Joplin's story is the same as everywhere else. Folk leave because there's no work and because people leave the work doesn't come. I put it like that but Keith, a man who has thought about life and now pronounces on it, insists "But there is work. Or there could be. Trouble is that people round here can't see further than farming. Politicians round here don't have imagination. Some way from here, I saw someone has started a place handling straw. Maybe makes electricity by burning straw. Now that's the kind of small business that would go well all around here. No point in hoping some big employer is going to come in and save everything.
"But they lack imagination. Take Chester down the road, for instance. They had some money and what did they do with it? They built a swimming pool. That's not going to bring in work. That's a plaything!"
Keith asked whether we had met Jim, who's taken over the bar at Fresno, or at any rate near the turning to Fresno dam. We said we had, that we had found it unexpectedly and with some pleasure after setting off from Chester. Jim was a Londoner who had lived in the States for 21 years, first in California and then in Colorado, in Denver. He was sitting in the middle of the big drinking area, changing his boots, when we arrived.
"I came over here to see my wife's folks and this place is on the market and so we bought it, just like that," he said. That was six weeks earlier. "It was in a real mess when we got it and we've just been sorting it out ever since."
He said the people down the road in Kremlin - nobody knows how the village got the name - were supporting him and that the bar had been packed for the Fourth of July.
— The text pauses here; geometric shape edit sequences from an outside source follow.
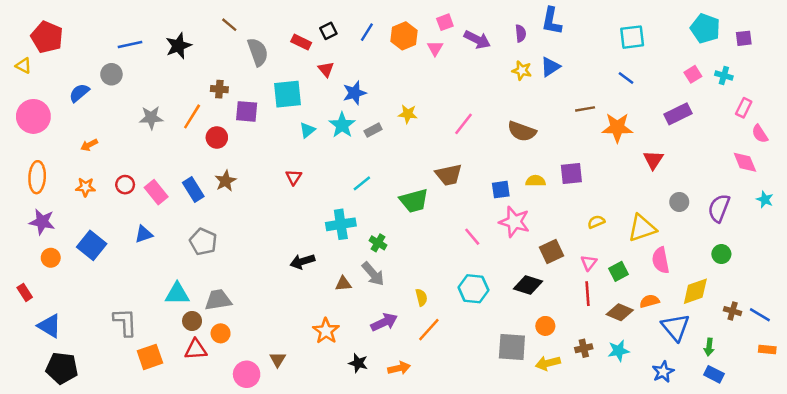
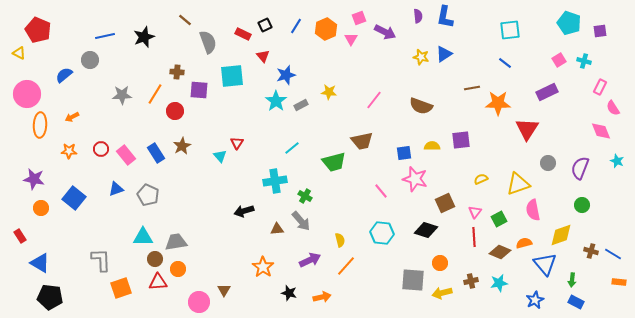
purple semicircle: (521, 33) -> (418, 16), moved
cyan triangle: (307, 130) -> (220, 156), moved, turned -32
red triangle: (653, 160) -> (527, 129), size x1.4
orange ellipse: (37, 177) -> (40, 125), moved
gray pentagon: (203, 242) -> (148, 195), moved

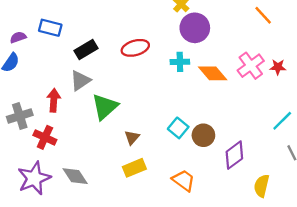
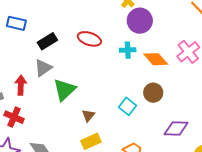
red ellipse: (135, 48) -> (89, 39), turned 35
brown circle: (203, 135) -> (153, 93), moved
purple diamond: (234, 155) -> (176, 128), turned 40

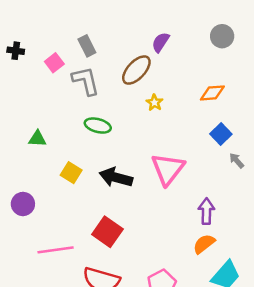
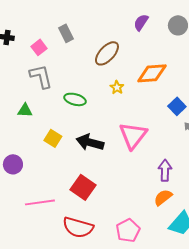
purple semicircle: (161, 42) -> (141, 22), moved
gray L-shape: (86, 81) -> (41, 76), moved
orange diamond: (212, 93) -> (152, 73), moved, size x1.4
yellow star: (154, 103) -> (117, 87), moved

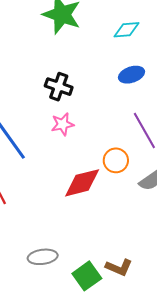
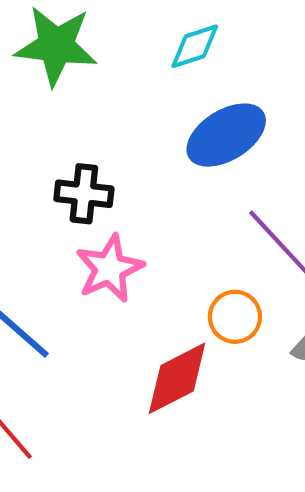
blue ellipse: (132, 75) -> (226, 135), size x1.5
pink star: (63, 124) -> (110, 268), size x1.4

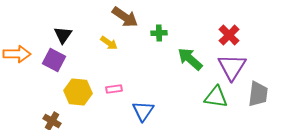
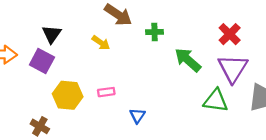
blue triangle: (143, 111) -> (137, 116), size x0.7

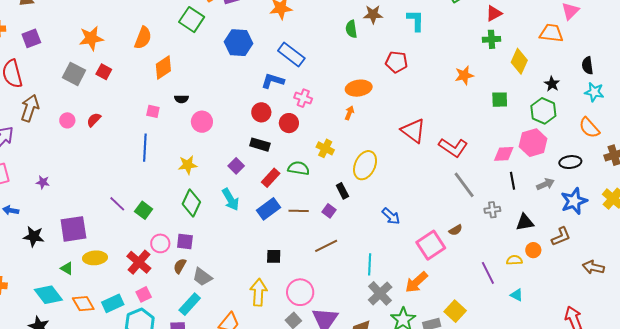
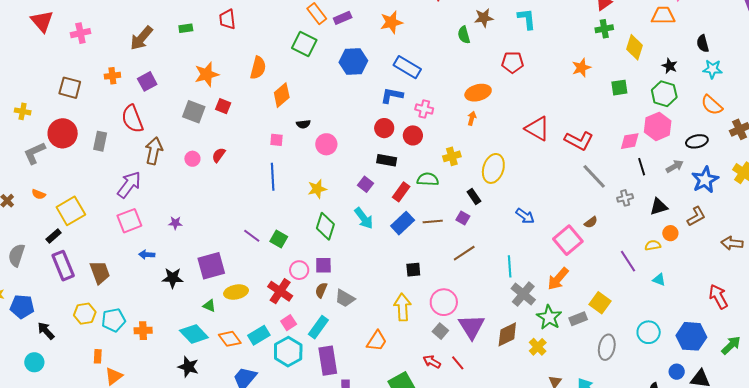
yellow cross: (325, 148) -> (452, 156), turned -36
cyan rectangle: (190, 304) -> (318, 327), moved

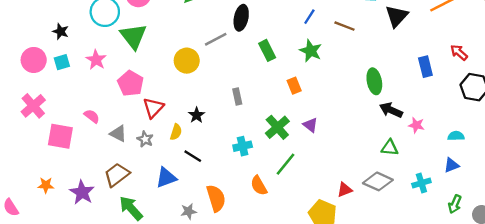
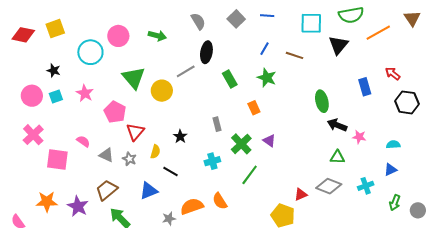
green triangle: (133, 36) -> (134, 78), moved
gray rectangle: (237, 97) -> (217, 124), moved
black star: (197, 115) -> (180, 136), moved
orange star: (46, 185) -> (47, 202), size x1.5
orange semicircle: (259, 186) -> (220, 201), moved
orange semicircle: (216, 198) -> (192, 206), turned -90

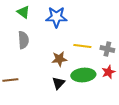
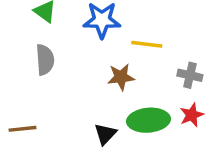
yellow line: (82, 46) -> (147, 44), moved
brown star: (59, 59) -> (121, 77), moved

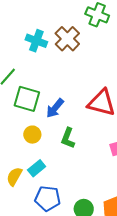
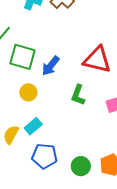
green L-shape: (68, 138) -> (78, 95), moved

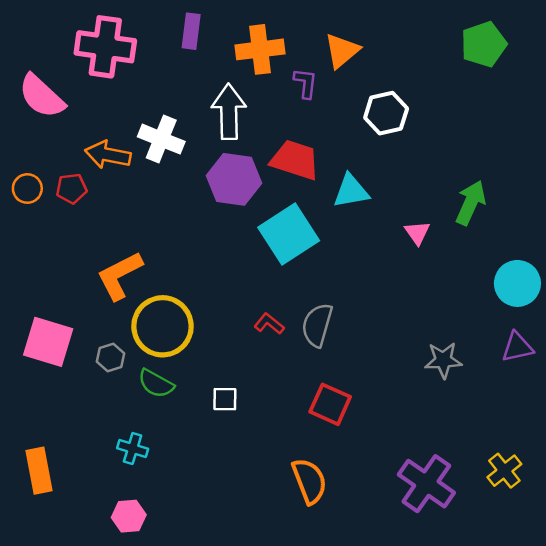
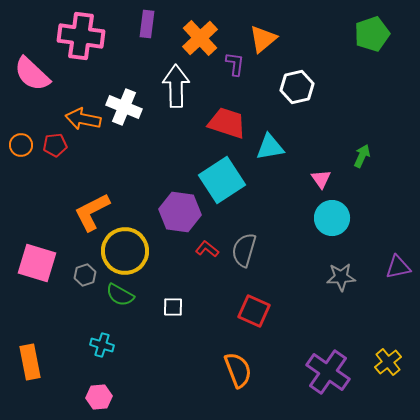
orange cross: (260, 49) -> (200, 38), turned -36
purple hexagon: (234, 179) -> (180, 212), moved
green arrow: (471, 203) -> (362, 156), size x0.7
cyan circle: (517, 283) -> (332, 218), moved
"Wish he'd known about me," Keith said. "I been trying to sell this place for years. I'm sick of it, to tell you the truth. It pays me a living but then I don't ask much. Had a little shop alongside and that could be opened again as well. He'd o'been better off being here in a village instead of out there by the road. It's always the same, when you're new, people come and see you. It's what happens after six months that counts. That's when things change."
We didn't say it but we rather hoped Jim would succeed. He seemed a nice guy. When we went to pay, he insisted the coffees were on the house and refused to hear more.
We thought he was Australian at first. Mix a strong London accent with American - he was born in the centre of London, in Southwark, "although I could have been born on an Italian liner, because my mother only just made it back from Australia in time" - and you get something that sounds Australian.
"I get on the phone to my old friends for half an hour and the accent comes back," he said, "and my wife can't understand me."